At the same time, 39.68% of the employees said they were unaware of the procedures a victim has to take to seek protection in the company in which she or he works, while 42.06% emphasized that the company in which they work has no document containing clauses prohibiting sexual harassment. Moreover, anonymous complaints are not an active practice for 73.02% of organizations, according to respondents.
The different forms of sexual harassment in the workplace
The majority of the employees who participated in the survey reported that the forms of sexual harassment that most often occur at the workplace involve sexual suggestions or jokes that make them feel offended (70.63%), unwanted sexual suspicions (65.08%), debates about a colleague’s sexual life (59.52%), and sexual comments about the appearance of an individual (59.52%).

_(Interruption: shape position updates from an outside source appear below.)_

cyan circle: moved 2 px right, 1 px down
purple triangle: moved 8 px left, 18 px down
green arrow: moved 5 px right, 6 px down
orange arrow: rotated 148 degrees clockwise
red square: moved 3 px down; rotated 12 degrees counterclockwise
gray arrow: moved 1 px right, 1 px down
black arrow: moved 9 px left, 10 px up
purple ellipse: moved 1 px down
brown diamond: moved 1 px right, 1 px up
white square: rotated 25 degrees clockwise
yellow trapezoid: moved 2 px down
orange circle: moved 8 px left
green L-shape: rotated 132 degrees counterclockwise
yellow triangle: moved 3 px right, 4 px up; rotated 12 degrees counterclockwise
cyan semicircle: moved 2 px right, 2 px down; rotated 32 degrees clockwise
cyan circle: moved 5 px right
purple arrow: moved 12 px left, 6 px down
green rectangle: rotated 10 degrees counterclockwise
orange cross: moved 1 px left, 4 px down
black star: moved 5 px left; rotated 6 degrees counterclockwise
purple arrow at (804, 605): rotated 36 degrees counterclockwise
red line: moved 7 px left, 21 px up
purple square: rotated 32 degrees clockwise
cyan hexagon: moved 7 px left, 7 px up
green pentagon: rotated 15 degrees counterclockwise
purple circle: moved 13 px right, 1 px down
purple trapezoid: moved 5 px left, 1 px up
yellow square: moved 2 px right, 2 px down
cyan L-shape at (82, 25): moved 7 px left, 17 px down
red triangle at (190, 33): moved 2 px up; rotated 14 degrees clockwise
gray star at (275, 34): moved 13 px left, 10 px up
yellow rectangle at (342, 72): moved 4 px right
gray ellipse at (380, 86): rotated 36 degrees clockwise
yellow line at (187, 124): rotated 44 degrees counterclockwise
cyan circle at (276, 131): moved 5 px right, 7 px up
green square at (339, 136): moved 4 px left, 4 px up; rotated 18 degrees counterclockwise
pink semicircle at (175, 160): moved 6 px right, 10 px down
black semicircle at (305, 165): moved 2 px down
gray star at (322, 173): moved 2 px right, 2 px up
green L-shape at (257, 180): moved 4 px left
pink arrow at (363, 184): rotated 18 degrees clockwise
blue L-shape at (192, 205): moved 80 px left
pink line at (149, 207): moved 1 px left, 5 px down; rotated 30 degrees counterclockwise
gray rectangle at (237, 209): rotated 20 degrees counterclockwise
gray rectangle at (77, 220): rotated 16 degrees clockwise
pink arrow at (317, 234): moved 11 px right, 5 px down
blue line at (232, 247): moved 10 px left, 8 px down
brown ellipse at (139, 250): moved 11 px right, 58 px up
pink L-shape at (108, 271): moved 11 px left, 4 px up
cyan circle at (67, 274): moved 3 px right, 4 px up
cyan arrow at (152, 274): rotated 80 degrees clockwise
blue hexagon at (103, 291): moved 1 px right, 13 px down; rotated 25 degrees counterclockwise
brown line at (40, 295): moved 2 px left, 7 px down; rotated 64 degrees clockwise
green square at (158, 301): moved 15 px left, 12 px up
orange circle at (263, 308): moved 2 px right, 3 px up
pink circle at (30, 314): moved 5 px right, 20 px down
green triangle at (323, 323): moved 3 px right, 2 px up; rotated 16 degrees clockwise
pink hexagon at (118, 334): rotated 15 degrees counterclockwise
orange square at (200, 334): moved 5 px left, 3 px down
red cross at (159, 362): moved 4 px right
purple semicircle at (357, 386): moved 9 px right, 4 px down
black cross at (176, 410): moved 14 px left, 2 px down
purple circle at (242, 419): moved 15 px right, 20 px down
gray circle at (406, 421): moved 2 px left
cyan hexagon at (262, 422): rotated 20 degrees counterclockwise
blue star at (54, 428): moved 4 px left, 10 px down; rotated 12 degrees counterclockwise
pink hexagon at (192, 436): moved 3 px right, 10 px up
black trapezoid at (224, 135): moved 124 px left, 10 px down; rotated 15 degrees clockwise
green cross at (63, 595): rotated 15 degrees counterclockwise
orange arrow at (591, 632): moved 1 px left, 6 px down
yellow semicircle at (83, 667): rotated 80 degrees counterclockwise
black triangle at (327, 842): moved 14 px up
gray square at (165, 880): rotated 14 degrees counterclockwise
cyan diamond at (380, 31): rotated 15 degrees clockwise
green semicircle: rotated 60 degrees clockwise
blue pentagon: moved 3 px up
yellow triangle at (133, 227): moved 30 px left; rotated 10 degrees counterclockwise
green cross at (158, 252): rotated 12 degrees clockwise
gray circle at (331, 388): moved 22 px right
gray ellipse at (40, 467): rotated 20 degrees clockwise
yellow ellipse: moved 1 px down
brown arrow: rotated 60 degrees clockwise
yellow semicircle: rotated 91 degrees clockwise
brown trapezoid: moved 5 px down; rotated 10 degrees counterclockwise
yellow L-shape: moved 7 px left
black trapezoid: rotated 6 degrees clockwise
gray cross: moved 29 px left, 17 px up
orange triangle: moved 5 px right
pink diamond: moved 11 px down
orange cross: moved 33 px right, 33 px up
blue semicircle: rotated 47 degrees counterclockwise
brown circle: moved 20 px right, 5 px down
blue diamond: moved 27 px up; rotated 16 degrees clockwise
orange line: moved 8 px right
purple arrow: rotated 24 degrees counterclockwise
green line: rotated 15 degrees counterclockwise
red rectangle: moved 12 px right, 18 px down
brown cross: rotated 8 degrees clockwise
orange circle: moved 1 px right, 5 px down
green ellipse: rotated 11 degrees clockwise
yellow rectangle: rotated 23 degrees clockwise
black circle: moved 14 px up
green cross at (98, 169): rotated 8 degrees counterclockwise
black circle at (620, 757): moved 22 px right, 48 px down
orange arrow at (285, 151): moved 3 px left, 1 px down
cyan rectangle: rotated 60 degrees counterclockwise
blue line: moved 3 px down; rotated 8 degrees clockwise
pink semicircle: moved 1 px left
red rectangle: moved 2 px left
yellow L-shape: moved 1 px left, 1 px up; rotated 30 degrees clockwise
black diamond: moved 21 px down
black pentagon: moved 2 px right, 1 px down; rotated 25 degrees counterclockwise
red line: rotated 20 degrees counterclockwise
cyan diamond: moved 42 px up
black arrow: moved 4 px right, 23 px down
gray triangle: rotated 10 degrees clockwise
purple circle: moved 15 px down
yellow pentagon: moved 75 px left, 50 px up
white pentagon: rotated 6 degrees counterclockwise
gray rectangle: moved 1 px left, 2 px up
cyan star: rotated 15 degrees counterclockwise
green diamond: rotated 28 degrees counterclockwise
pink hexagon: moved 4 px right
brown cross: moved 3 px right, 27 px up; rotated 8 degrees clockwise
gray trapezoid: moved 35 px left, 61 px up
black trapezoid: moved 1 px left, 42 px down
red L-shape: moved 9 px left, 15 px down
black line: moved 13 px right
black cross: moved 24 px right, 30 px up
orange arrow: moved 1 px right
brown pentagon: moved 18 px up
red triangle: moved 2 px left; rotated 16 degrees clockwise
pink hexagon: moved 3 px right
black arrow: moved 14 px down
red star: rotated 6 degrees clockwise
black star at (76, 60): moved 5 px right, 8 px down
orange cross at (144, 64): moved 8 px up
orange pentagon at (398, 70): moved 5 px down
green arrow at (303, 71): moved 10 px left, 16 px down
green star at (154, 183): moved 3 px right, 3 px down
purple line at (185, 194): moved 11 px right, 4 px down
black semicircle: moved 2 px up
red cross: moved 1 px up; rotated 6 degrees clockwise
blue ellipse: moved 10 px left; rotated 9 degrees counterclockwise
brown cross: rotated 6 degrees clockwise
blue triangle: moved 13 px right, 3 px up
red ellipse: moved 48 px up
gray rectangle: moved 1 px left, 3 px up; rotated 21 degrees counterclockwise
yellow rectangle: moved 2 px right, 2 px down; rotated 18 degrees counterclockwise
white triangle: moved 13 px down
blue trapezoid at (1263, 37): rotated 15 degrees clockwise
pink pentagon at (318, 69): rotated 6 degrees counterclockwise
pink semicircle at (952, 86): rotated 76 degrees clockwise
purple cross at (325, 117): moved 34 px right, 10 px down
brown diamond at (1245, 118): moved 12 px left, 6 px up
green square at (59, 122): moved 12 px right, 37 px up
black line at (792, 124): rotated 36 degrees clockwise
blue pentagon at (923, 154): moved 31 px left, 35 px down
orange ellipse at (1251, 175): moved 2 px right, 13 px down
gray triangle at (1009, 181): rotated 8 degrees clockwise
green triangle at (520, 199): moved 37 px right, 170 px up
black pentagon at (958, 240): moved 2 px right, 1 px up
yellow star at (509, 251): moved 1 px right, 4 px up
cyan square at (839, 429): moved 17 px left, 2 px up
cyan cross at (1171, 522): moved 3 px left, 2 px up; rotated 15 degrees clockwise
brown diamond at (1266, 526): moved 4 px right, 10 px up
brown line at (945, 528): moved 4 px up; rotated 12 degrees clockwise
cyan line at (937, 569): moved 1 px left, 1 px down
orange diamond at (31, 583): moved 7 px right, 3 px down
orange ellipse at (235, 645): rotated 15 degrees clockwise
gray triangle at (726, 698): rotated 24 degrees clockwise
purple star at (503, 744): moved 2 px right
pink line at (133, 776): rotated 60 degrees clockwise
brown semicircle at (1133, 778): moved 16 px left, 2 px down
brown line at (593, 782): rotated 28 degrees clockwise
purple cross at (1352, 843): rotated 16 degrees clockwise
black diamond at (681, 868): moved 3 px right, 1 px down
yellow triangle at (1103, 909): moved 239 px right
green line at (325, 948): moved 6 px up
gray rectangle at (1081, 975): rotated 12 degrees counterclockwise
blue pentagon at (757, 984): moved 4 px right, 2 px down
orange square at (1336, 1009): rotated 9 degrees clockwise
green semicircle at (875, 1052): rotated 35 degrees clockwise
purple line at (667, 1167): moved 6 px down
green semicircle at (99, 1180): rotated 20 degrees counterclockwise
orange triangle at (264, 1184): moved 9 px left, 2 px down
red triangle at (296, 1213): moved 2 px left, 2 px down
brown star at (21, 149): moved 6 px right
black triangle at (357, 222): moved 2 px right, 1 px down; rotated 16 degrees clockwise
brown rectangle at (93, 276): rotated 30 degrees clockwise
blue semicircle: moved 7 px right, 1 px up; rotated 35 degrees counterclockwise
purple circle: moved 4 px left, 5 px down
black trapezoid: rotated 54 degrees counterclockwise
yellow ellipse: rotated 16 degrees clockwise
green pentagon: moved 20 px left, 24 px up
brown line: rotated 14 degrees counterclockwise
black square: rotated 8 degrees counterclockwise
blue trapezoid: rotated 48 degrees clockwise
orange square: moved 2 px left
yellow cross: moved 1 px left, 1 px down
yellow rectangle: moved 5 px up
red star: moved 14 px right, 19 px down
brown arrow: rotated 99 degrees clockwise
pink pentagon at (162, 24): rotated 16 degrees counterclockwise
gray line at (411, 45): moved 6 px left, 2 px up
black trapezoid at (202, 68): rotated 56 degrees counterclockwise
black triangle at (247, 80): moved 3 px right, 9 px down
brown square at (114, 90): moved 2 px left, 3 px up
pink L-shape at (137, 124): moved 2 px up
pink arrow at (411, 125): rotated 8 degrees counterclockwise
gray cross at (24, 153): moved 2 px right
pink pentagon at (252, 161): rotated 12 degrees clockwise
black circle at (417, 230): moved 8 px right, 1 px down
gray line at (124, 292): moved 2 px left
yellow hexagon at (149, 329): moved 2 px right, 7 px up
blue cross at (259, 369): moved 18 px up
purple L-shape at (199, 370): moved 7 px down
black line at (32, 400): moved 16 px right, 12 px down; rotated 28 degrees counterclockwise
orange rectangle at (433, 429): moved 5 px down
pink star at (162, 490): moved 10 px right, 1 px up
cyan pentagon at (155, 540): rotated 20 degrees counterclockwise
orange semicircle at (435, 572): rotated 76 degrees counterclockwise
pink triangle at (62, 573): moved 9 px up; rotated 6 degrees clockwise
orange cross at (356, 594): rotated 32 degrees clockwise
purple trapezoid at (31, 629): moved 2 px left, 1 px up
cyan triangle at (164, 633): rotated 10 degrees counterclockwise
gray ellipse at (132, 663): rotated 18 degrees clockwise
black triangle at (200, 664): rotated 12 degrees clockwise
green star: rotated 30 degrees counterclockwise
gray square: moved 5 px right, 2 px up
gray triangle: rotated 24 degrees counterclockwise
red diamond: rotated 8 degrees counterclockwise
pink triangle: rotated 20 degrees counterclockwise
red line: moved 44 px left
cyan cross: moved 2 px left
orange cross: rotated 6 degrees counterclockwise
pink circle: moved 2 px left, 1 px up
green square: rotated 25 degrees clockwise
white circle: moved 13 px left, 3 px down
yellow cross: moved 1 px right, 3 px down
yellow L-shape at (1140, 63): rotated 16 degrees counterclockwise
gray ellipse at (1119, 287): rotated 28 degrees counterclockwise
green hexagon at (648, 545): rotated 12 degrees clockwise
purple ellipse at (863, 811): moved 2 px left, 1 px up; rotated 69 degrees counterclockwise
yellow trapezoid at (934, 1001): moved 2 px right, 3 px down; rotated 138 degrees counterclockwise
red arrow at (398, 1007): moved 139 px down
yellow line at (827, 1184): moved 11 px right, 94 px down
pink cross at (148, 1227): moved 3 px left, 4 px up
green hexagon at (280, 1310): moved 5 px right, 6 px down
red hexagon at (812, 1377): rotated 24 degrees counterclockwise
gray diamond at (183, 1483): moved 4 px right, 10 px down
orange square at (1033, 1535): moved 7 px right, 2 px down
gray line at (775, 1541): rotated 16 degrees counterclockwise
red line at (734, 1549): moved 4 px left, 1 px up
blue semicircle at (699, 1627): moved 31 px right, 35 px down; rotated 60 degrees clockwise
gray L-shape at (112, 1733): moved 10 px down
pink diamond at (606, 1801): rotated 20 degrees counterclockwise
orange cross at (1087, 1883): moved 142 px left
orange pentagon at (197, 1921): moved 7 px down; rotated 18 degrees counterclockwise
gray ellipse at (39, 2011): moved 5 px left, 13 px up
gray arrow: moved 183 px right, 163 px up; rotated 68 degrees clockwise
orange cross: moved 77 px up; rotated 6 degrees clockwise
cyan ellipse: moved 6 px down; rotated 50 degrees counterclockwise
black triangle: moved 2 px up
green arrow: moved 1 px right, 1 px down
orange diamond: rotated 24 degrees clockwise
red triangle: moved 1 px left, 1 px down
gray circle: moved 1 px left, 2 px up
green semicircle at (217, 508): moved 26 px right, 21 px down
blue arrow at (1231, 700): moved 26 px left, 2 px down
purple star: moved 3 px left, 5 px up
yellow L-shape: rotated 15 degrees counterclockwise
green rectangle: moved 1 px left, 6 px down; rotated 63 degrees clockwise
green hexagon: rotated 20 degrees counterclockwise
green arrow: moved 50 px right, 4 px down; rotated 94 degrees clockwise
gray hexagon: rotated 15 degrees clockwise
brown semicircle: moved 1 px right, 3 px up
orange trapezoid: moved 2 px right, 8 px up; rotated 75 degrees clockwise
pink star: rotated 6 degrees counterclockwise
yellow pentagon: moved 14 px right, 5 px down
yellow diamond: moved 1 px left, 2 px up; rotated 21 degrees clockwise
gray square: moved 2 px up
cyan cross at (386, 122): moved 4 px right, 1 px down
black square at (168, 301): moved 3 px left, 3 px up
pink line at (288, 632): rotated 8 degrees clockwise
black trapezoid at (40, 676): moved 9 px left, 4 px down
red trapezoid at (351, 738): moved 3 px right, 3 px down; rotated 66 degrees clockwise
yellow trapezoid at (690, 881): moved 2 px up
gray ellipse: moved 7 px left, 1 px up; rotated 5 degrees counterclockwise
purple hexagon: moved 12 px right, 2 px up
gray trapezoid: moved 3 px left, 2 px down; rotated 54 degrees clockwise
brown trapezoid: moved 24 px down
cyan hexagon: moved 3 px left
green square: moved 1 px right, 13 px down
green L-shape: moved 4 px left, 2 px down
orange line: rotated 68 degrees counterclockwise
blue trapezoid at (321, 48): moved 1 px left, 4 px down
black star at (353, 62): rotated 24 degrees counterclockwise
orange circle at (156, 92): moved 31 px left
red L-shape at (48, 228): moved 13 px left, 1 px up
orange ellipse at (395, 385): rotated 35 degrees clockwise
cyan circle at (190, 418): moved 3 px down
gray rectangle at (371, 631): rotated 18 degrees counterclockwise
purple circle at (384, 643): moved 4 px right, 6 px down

It should be also highlighted that almost half of the employees who replied to the questionnaire said that psychological violence often or on a daily basis occurs in the place where they work.
Lack of preventive mechanisms in the companies
On the part of employers, the vast majority that participated in the survey (77.78%) recognize that the problem of sexual harassment is very serious, although 33.33% say that there have never been cases of sexual harassment in their company and 29.83% say that such incidents are not often observed.
Employers pointed out that in the case of sexual harassment the head is informed (44,44%), complaints are made to the Human Resources department (29,63%), the general procedure is followed for reporting violations of internal labor rights and discipline (22,22%), or an anonymous complaint system (11,11%) is followed. Some companies have a special protocol to prevent and combat sexual harassment (11.11%).
However, 29.63% of employers reported that there were no special complaints procedures in their company, while 11.11% did not know whether they existed. In addition, more than half (55.56%) said there is no special system for monitoring cases of sexual harassment. In terms of prevention, almost half of the employers’ representatives interviewed (48.15%) noted that there are no preventive measures in force in the company in which they work.
The survey was carried out within the framework of the European project TEAMWORK (combaT sExuAl harassment in the WORKplace), which aims to contribute to the fight against sexual harassment at the workplace in Greece, Bulgaria, Spain and Italy.